汗の滲んだおでこから、お兄さんがはりついた前髪をぴょいっと払ってくれる。
霞んだ視界がちょっぴり鮮明になって、小さく微笑む二人の表情がよく見えるようになった。


「ちげぇよアホヒナタ。今からお前の熱いの、俺らが治してやるからな」

「あっついの、なおせるの……?」


お兄さんが僕のガウンに手をかける。それと同時に、マキちゃんが僕のほっぺや頭を優しく撫でながら答えた。


「あぁ、すぐに治してやる。治ったら、家に帰ろう」


おうちにかえる。どうしてか、その言葉が心にじーんと響いた。
そうね、治ったらお家に帰るのよ。マキちゃんと、お兄さんと、三人でいっしょに。僕のお家に帰るの、ただいまって帰るのよ。
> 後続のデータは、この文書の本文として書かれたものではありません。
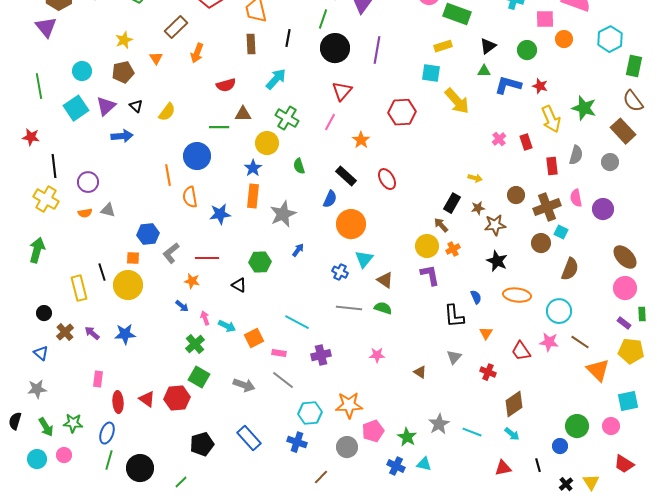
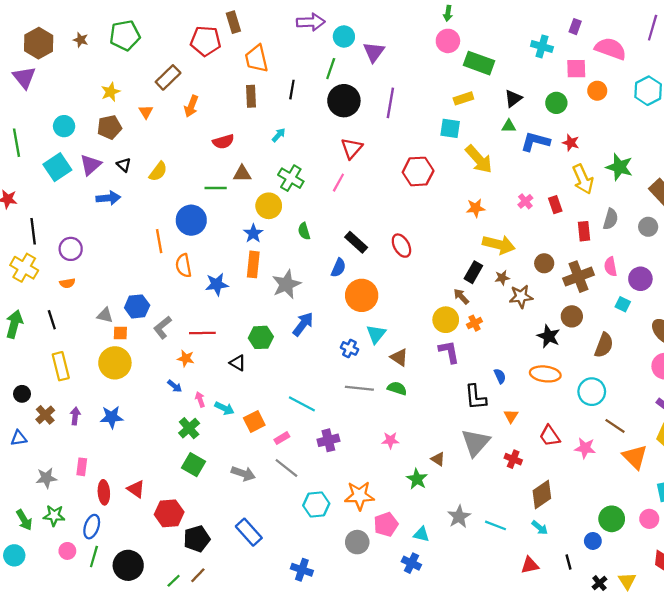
cyan arrow: (276, 79) -> (279, 135), size x0.6
orange star: (361, 140) -> (476, 208), moved, turned 30
yellow arrow: (475, 178) -> (499, 244), size x2.0
gray triangle: (108, 210) -> (105, 315), moved
cyan square: (561, 232) -> (623, 304), moved
blue arrow: (298, 250) -> (303, 324), size x1.6
black star: (497, 261) -> (549, 336), moved
black line: (102, 272) -> (52, 320), moved
purple arrow: (92, 333) -> (75, 416), turned 56
pink star: (549, 342) -> (585, 448), moved
blue triangle: (41, 353) -> (19, 438), turned -49
pink rectangle: (279, 353) -> (282, 438), turned -40
gray triangle: (454, 357) -> (476, 443), size x1.8
gray star: (37, 389) -> (46, 478), moved
red hexagon: (177, 398) -> (169, 513), moved
green star: (407, 437) -> (417, 479), moved
blue cross: (297, 442) -> (302, 570), moved
pink circle: (64, 455) -> (67, 551), moved
cyan triangle: (424, 464) -> (421, 534), moved
brown line: (321, 477) -> (198, 575), moved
ふにゃふにゃ笑いながら頷くと、マキちゃんとお兄さんはいい子いい子するみたいに僕を撫でてくれた。
そうしてすぐに、二人の手が身体のいたるところに触れる。熱い身体が更に熱くなるのを感じた。
敏感なところに触れられても、その手の主は二人だからって思うとこわくない。

ぴくぴく反応する身体と、どうしても漏れちゃう恥ずかしい声。
触るのも聞くのも二人だから、がまんすることないのね。そう思いながら、僕は安心して力を抜いた。